[Information Boundary: Start]

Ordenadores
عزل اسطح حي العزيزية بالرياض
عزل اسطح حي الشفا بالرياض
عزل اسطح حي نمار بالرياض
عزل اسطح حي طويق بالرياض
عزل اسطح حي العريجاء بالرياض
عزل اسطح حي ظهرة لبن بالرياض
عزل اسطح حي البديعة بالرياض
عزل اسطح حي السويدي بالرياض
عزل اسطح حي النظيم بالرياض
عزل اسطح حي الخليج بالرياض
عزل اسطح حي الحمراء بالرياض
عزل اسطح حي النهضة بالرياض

[Information Boundary: End]

_Directions_
The answer should be an exact reproduction of all the entries.

_Solved problem_
Ordenadores
عزل اسطح حي العزيزية بالرياض
عزل اسطح حي الشفا بالرياض
عزل اسطح حي نمار بالرياض
عزل اسطح حي طويق بالرياض
عزل اسطح حي العريجاء بالرياض
عزل اسطح حي ظهرة لبن بالرياض
عزل اسطح حي البديعة بالرياض
عزل اسطح حي السويدي بالرياض
عزل اسطح حي النظيم بالرياض
عزل اسطح حي الخليج بالرياض
عزل اسطح حي الحمراء بالرياض
عزل اسطح حي النهضة بالرياض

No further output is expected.